Essentials of Data Science – Probability and Statistical Inference – Skewness and Kurtosis

In the previous note on the Probability and Statistical Inference, we have learned expectations and moments for the probability distribution of a random variable which gives central tendency and variability of the values of a random variable, respectively.

In this note, we will further extend the concept of moments and study the other characteristics precisely the shape and peakedness, of the probability distribution of a random variable.

Introduction

Moments are used to describe different characteristics and features of a probability distribution of a random variable. These characteristics are central tendencydispersionsymmetry, and peakedness of probability curve or distribution.

Moment

Suppose X is a random variable, and  g(X) is a real valued function of a random variable X. Let  g(X) = (X-A)^r where r is nonnegative integer, then E[g(X)] = E(X - A)^r is called as r^{th} moment of X about the point A.

General observations:

  • When A = E(X) and r = 1, then, E[(X-A)] = E[X - E(X)] = \mu^1, where, \mu^1 is called as first central moment of X and it is always zero.
  • When A = E(X) and r = 2, then, E[(X-A)^2] = E[X - E(X)]^2 = \mu^2 is called the variance of X. It measures the variability of probability distribution of a random variable.
  • When A = E(X) and r = 3, then, E[(X-A)^3] = E[X - E(X)]^3 = \mu^3 . It helps in determining the skewness of the probability distribution of X.
  • When A = E(X) and r = 4, then, E[(X-A)^4] = E[X - E(X)]^4 = \mu^4 . It helps in determining the peakedness of the probability distribution of X.

Expectation

Expectation measures the central tendency of the probability distribution.

Variance

Variance measures the dispersion or variability in the probability distribution.

It may be possible that two different distributions have the same expectation and variance. But, knowing the expectation and variance, we can’t predict the probability distribution as these measures do not uniquely identify a probability distribution.

Skewness

To study the symmetry of the probability distribution, whether it is more concentrated on the left, right, or uniformly concentrated on the center of the probability distribution.

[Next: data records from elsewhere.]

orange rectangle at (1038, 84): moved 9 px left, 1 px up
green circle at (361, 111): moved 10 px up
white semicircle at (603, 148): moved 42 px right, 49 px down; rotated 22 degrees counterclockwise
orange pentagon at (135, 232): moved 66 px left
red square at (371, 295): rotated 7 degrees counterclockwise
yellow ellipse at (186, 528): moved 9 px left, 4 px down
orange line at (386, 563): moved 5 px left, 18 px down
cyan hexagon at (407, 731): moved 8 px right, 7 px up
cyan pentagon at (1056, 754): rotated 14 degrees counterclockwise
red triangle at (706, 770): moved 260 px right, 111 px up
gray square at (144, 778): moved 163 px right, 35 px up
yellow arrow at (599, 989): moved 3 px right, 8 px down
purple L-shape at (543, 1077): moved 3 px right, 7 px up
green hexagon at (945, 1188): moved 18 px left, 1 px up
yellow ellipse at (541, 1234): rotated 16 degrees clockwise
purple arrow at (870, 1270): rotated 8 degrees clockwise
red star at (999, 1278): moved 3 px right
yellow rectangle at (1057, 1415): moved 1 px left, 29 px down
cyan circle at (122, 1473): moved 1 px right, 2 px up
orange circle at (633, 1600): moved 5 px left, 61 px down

This feature is called skewness. In order to quantify it, we have something called the coefficient of skewness

The literal meaning of skewness is lack of symmetry, and it gives an idea about the shape of the curve obtained by probability distribution. It shows the nature and concentration of observations towards higher or lower values of a random variable.

A probability distribution is said to be skewed if the curve of the distribution is not bell-shaped and is stretched more to one side than to the other. 

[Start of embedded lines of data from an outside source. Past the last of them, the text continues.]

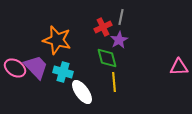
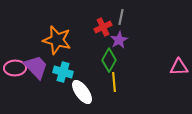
green diamond: moved 2 px right, 2 px down; rotated 45 degrees clockwise
pink ellipse: rotated 35 degrees counterclockwise
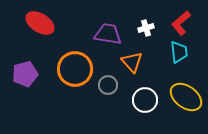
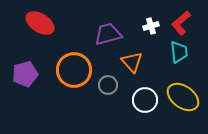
white cross: moved 5 px right, 2 px up
purple trapezoid: rotated 24 degrees counterclockwise
orange circle: moved 1 px left, 1 px down
yellow ellipse: moved 3 px left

  • The probability distribution for which the curve has a longer tail towards the left-hand side is negatively skewed.
  • The probability distribution for which the curve has a longer tail towards the right-hand side is positively skewed.
  • The probability distribution for which the curve is equally distributed on both left and right is zero skewness.

The data findings are mainly categorized into three categories, positively skewed, negatively skewed, and zero skewness. 

Symmetry and Peakedness of curve
Negatively and Positively Skewness

A negatively skewed probability curve is a type of curve in which most values are clustered around the right tail of the curve while the left tail of the curve is longer. Whereas, in the case of a positively skewed probability curve, most values are clustered around the left tail of the curve while the right tail of the curve is longer.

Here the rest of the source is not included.